ES cells can be isolated from blastocysts and cultured in vitro under conditions where the cells grow and proliferate. The ES cells are then transfected with a DNA fragment containing a nonfunctional, mutant allele of the gene to be knocked out as well as antibiotic resistant genes that can be used to select for cells that have been incorporated the altered DNA into their genome. Of those cells that take up the DNA, approximately one in 10 raised to the power 4 undergo a process of homologous recombination in which the transfecting DNA replaces the homologous DNA sequence. Through the use of this procedure, ES cells that are heterozygous for the gene in question are produced and then selected on the basis of their antibiotic resistance.
In the next step, a number of these donor ES cells are injected into the blastocoel of a recipient mouse embryo. The recipient embryo is obtained from an albino (non-pigmented) strain. The recipient embryo is then implanted into the oviduct of a female mouse that has been hormonally prepared to carry the embryo to term. As the embryo develops in its surrogate mother, the injected ES cells join the embryo's own inner cell mass and contribute to formation of embryonic tissues, including the germ cells of the gonads.
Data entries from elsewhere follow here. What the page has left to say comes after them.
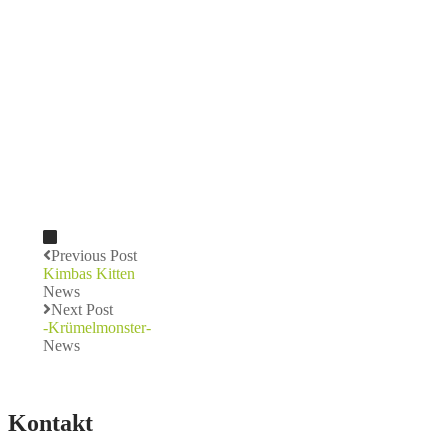
Previous Post
Kimbas Kitten
News
Next Post
-Krümelmonster-
News
Kontakt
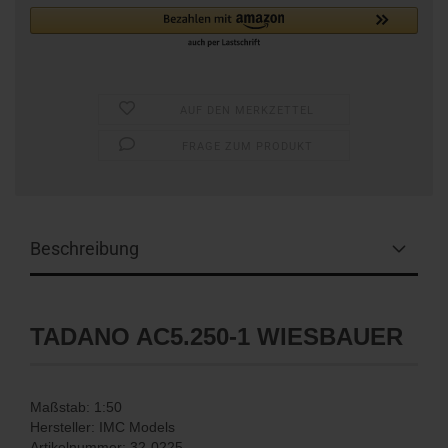
AUF DEN MERKZETTEL
FRAGE ZUM PRODUKT
Beschreibung
TADANO AC5.250-1 WIESBAUER
Maßstab: 1:50
Hersteller: IMC Models
Artikelnummer: 32-0225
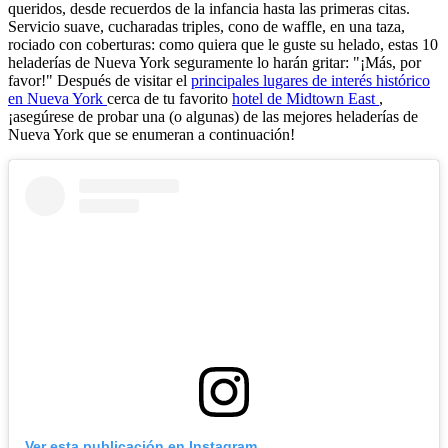
queridos, desde recuerdos de la infancia hasta las primeras citas.
Servicio suave, cucharadas triples, cono de waffle, en una taza,
rociado con coberturas: como quiera que le guste su helado, estas 10
heladerías de Nueva York seguramente lo harán gritar: "¡Más, por
favor!" Después de visitar el
principales lugares de interés histórico
en Nueva York
cerca de tu favorito
hotel de Midtown East
,
¡asegúrese de probar una (o algunas) de las mejores heladerías de
Nueva York que se enumeran a continuación!
Ver esta publicación en Instagram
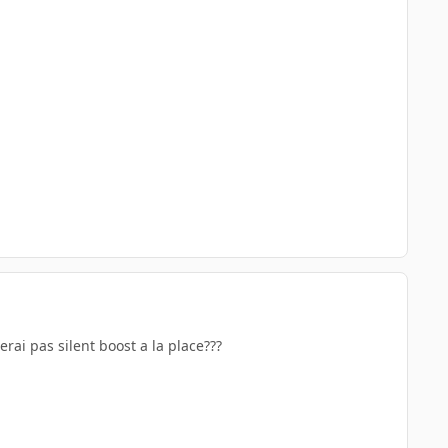
erai pas silent boost a la place???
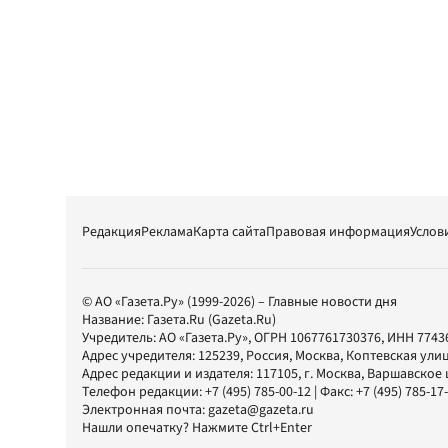
Редакция
Реклама
Карта сайта
Правовая информация
Услов
© АО «Газета.Ру» (1999-2026) – Главные новости дня
Название:
Газета.Ru
(Gazeta.Ru)
Учредитель:
АО «Газета.Ру»
, ОГРН 1067761730376, ИНН 7743
Адрес учредителя: 125239, Россия, Москва, Коптевская улиц
Адрес редакции и издателя:
117105
, г.
Москва
,
Варшавское шо
Телефон редакции:
+7 (495) 785-00-12
| Факс:
+7 (495) 785-17
Электронная почта:
gazeta@gazeta.ru
Нашли опечатку? Нажмите Ctrl+Enter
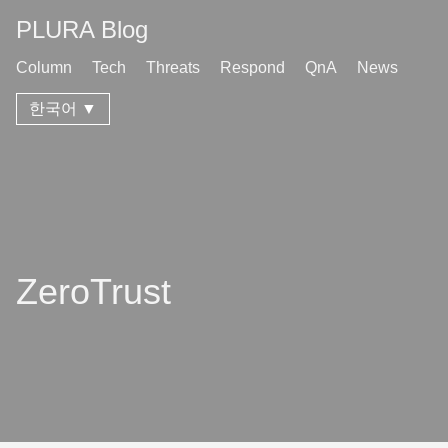
PLURA Blog
Column
Tech
Threats
Respond
QnA
News
한국어 ▼
ZeroTrust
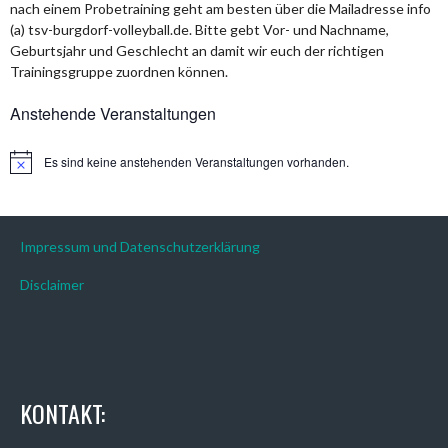
nach einem Probetraining geht am besten über die Mailadresse info
(a) tsv-burgdorf-volleyball.de. Bitte gebt Vor- und Nachname,
Geburtsjahr und Geschlecht an damit wir euch der richtigen
Trainingsgruppe zuordnen können.
Anstehende Veranstaltungen
Es sind keine anstehenden Veranstaltungen vorhanden.
Hinweis
Impressum und Datenschutzerklärung
Disclaimer
KONTAKT:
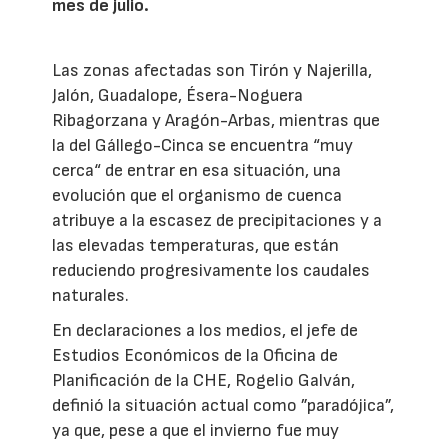
mes de julio.
Las zonas afectadas son Tirón y Najerilla,
Jalón, Guadalope, Ésera-Noguera
Ribagorzana y Aragón-Arbas, mientras que
la del Gállego-Cinca se encuentra “muy
cerca“ de entrar en esa situación, una
evolución que el organismo de cuenca
atribuye a la escasez de precipitaciones y a
las elevadas temperaturas, que están
reduciendo progresivamente los caudales
naturales.
En declaraciones a los medios, el jefe de
Estudios Económicos de la Oficina de
Planificación de la CHE, Rogelio Galván,
definió la situación actual como ”paradójica”,
ya que, pese a que el invierno fue muy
These chimeric mice can be recognized because their coat contains characteristics of both the donor and recipient strains. To determine whether the germ cells also contain the knockout mutation, the offspring will be heterozygous for the gene in all of their cells. Heterozygotes can be distinguished by their coat coloration. These heterozygotes are then mated to one another to produce offspring that are homozygous for the mutant allele.
These are the knockout mice that lack a functional copy of the gene. In some cases, the deletion of a particular gene can lead to the absence of a particular function. Often, however, the absence of one gene product is compensated by the product of an entirely different gene, so that little effect on the phenotype is evident.